Pembabakan pertama dimulai ketika Nukila berusia 15 tahun. Konflik antara dua kerajaan (baca: Ternate dan Tidore) telah lama menganga, Nukila dipaksa menjadi air untuk menyejukkan pertikaian itu. Nukila adalah putri kesayangan sultan Tidore Al-Mansyur (1512-1526), lalu menikah dengan sultan Ternate Bayanullah (1500-1522) menjadi istri atau permaisuri raja ke-20. Kolonia memainkan siasat devide et impera untuk menyeret anak usia 15 tahun menikahi raja yang berusia 50 tahun.
Dalam acara pameran tunggal Seruni Bodjawati dan peluncuran buku Esthi Susanti Hudiono, Toeti Herati menuturkan “Portugis jadi penasehat sultan Ternate, membantu Sultan menaklukkan Tidore. Lalu menjadi mak comblang putri 15 tahun sama raja 50 tahun”.
Pembantaian Boki Raja dimulai, jika menganalisis dari sisi biologi usia 15 tahun adalah usia anak. Secara fisik dan mental, Nukila begitu rentan untuk memikul beban sebagai istri, ibu dan bahkan menjadi permaisuri. Atau pernahkan kita bertanya, apakah Nukila menginginkan pernikahan ini atau dengan beban hati ia berkemas lalu berjalan menuju gerbang petaka di hadapannya? Atau jangan-jangan Nukila telah mengkalkulasikan segalanya lalu mengokohkan hatinya seperti Kie Matubu untuk memikul kaki Gamalama? Hanya Nukila yang tahu persisnya.

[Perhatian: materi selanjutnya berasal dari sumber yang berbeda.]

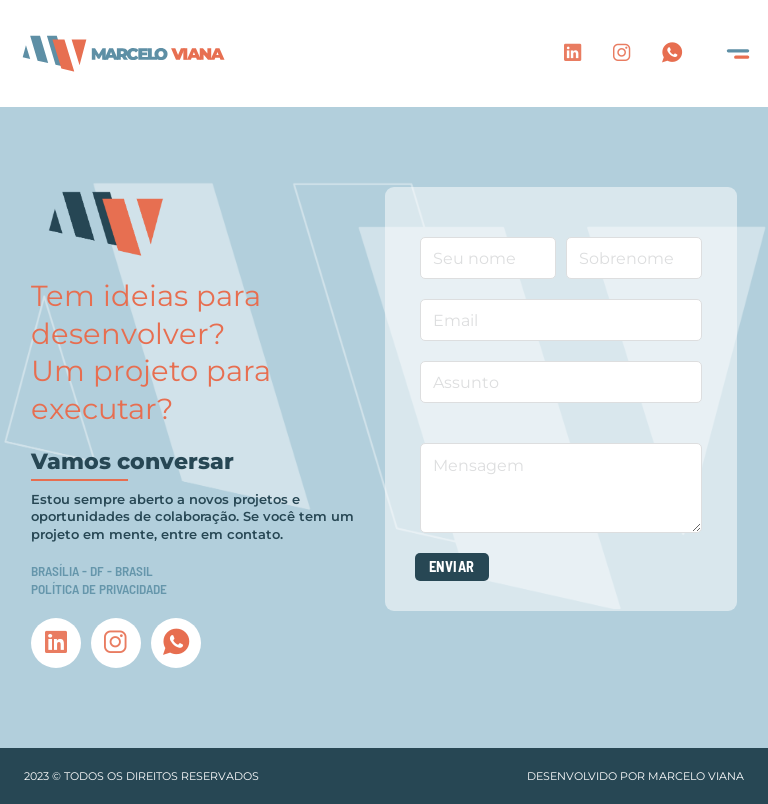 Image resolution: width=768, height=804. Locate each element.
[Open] (738, 54)
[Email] (561, 320)
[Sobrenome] (634, 258)
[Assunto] (561, 382)
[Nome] (488, 258)
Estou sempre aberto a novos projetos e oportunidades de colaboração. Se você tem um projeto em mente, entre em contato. (192, 516)
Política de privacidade (99, 589)
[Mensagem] (561, 488) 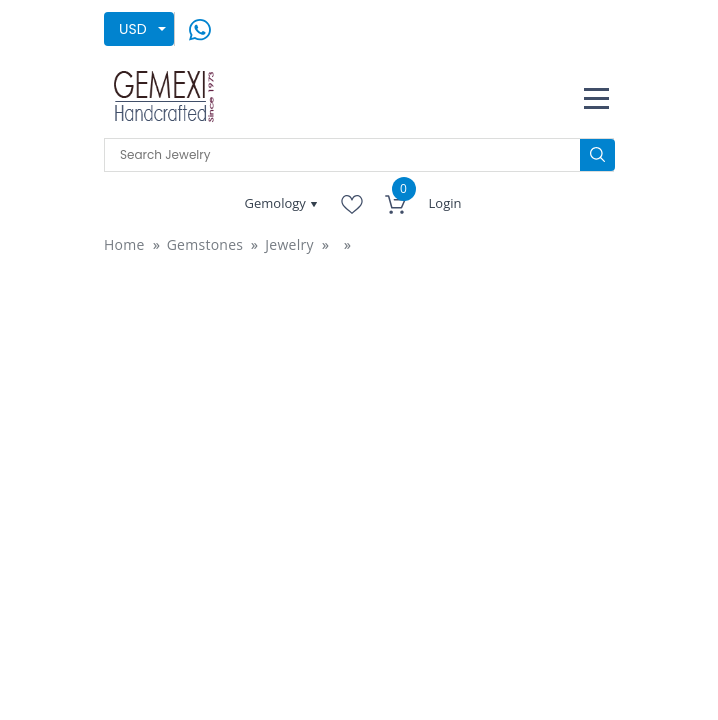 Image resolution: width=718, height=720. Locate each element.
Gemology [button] (277, 203)
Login (445, 203)
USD (133, 29)
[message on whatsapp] (200, 27) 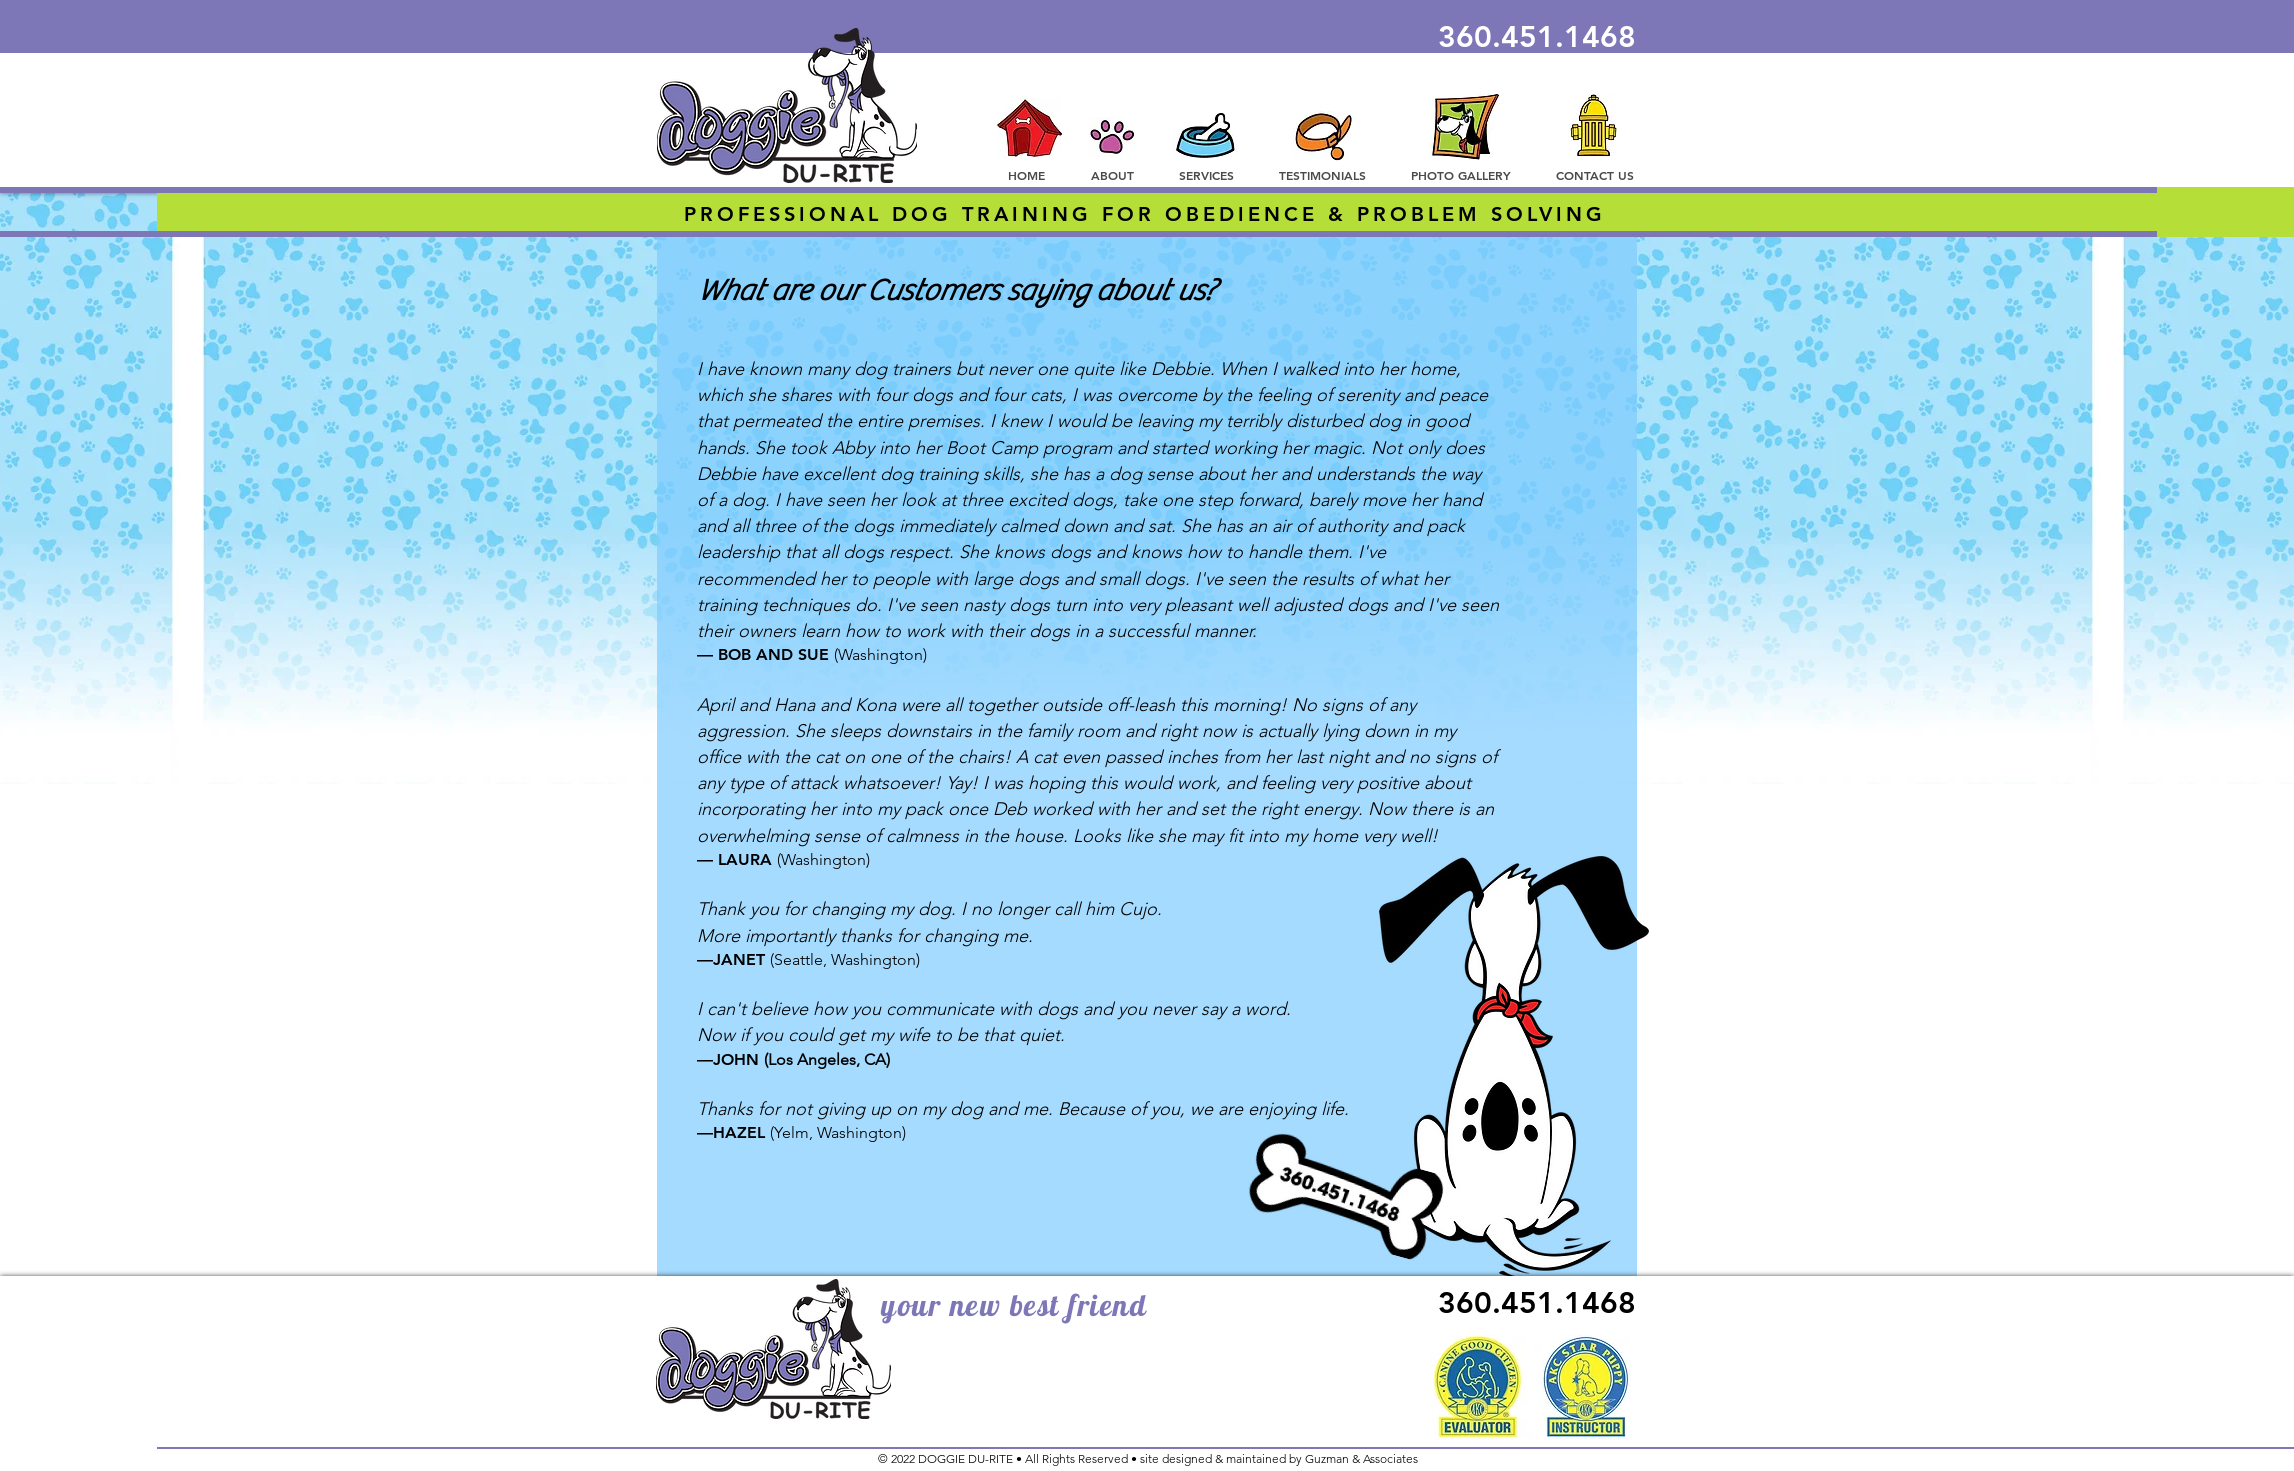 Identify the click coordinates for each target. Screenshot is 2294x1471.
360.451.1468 (1537, 37)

Atas perkawinan ini Nukila melahirkan dua anak laki-laki; anak tertua adalah pangeran Hidayat (Dawayu/Dayalo) sekaligus memangku gelar putra mahkota dan pangeran kedua bernama Abu Hayat (Boheyet). Di saat usia belia anak-anaknya, ia harus mengecap status janda karena suaminya sultan Bayanullah diracun dan wafat pada tahun 1521. Pangeran Hidayatullah sempat dinobatkan dengan gelar sultan tetapi karena usianya masih 6 tahun, Nukila harus mendampingi anaknya untuk memimpin tahta dengan memangku mahkota sebagai sultanah.
Internal di kerajaan Ternate bergejolak, pangeran Taruwese melakukan tindakan makar dan mengkudeta Nukila karena dia merasa paling berhak atas tahta. Lagi-lagi Portugis tidak absen dalam kesemerawutan ini. hingga berujung pada wafatnya sultan Tidore Al-Mansyur (1521) akibat diracun. Dalam selang waktu 5 tahun, Nukila kehilangan ayahnya lagi. Setelah menjadi ibu tunggal, Nukila kini menjadi piatu. Pembantaian dalam babak kedua, Nukila harus memikul beban ganda dalam ranah privatnya saat bersamaan menghadapi intrik politik atas kekuasaan di tahtanya.
Dari pertempuran dan kudeta yang dilakukan oleh pangeran Taruwese, perang saudara pecah dan memaksa sultanah Nukila dan pangeran Hidayatullah mencari suaka ke tanah asalnya Tidore. Sepertinya pangeran Taruwese belum puas, ia kembali melakukan serangan bersama Portugis (1529), dan menggugurkan pangeran Hidayatullah akibat terkena tembakan tentara Portugis (M. Adnan Amal; 2002). Singkat cerita tahta Ternate beralih ke pangeran Abu Hayat (1529-1533), tapi tak lama menjabat Portugis Kembali memainkan siasat dengan memfitnah agar Sultan Abu Hayat lalu menjebloskannya ke penjara. Saat berada di dalam tahanan, dia wafat diracun.
Ini menjadi pembantaian ketiga untuk Nukila, kematian kedua anaknya menjadi rantai yang mengikat lehernya ke titik nadir ketidakadilan. Nukila kehilangan subjektivitasnya dan menjadi ‘yang lain’, opresi kekuasaan dan penjajahan atas rempah memasung tubuh seorang perempuan untuk dibantai berkali-kali.
Puncak pembantaian berakhir Ketika Nukila diasingkan ke Goa, India. Dia teraleniasi dari rumahnya yaitu kerajaan Ternate dan Tidore, kemudian atas dasar pembatisan dirinya menjadi Katolik. Nukila dituduh murtad atas tanahnya, setelah itu Nukila terputus dari intrik dan kebisingan politik yang kejam. Dona Isabela mungkin menjadi titik mulai Nukila menjadi manusia bebas. Tapi itu hanya negasi dari penguasaan tubuhnya dalam bentuk lainnya, pembantaian Nukila mengakhiri hayatnya sebagai Vasal Portugis.